1. You frame the work and jurisprudence of the Supreme Court in an oversimplified way and decontextualized from the constitutional system. Worse still, aspersions on the integrity of the Supreme Court judiciary are cast. Lets start here:

“In the past decades, the Supreme Court has empowered itself in a manner that completely violates the balance between government branches. In a series of decisions, the Supreme Court has changed the rules of the game and arrogated for itself jurisdiction which it was not given, some of these being exceptional by international standards.”

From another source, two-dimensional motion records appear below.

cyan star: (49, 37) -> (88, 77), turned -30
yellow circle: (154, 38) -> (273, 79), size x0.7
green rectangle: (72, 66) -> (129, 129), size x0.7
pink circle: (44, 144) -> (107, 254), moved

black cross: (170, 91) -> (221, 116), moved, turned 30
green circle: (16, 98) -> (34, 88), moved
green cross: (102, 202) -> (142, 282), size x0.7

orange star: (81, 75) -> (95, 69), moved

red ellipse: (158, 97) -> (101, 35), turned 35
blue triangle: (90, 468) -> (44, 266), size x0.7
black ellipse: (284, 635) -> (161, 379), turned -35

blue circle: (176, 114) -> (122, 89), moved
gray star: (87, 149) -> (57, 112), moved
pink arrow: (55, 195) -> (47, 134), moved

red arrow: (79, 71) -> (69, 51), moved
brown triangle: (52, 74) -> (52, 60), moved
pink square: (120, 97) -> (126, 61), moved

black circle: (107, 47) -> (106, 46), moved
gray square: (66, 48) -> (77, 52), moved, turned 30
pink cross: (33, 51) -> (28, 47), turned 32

2. Violation of balance between the government branches? There never has been a balance in Israel. Please direct me to legal writing on the checks and balances in the status ante quo to which you advocate reverting to. The legislature enjoys complete parliamentary sovereignty. It is a unicameral system with no upper house to reconsider legislation. There is no entrenched constitutional legislation, so no law requires more than an ordinary majority to be passed. No legislative checks have ever existed nor are likely in the future. The checks are the responsibility of the judiciary. How can the legislature check itself? 

 Justice Mishael Cheshin (credit: YOSSI ALONI) Justice Mishael Cheshin (credit: YOSSI ALONI)

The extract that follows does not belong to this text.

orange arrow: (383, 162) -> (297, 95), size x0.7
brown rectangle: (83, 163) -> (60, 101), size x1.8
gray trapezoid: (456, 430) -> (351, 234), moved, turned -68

3. What rules of the game were there? There never has been legislation prohibiting the court from reviewing laws. There are lacunae in Israel’s constitutional law. The law cannot operate in a vacuum. No formal constitution exists, and the court has constructed a framework built upon the Basic Laws and other sources as a quasi constitution. In Israel, very little has been done in its short years of existence to build a constitution, and it is work in progress. It may still take many more years. In the interim, Western democratic society has evolved, particularly in areas of fundamental freedoms and human rights protection. The law cannot just stay in limbo. The court has indeed created powers of review. The US Constitution also did not have provisions for judicial review. The USSC created legislative review in Marbury v Madison. 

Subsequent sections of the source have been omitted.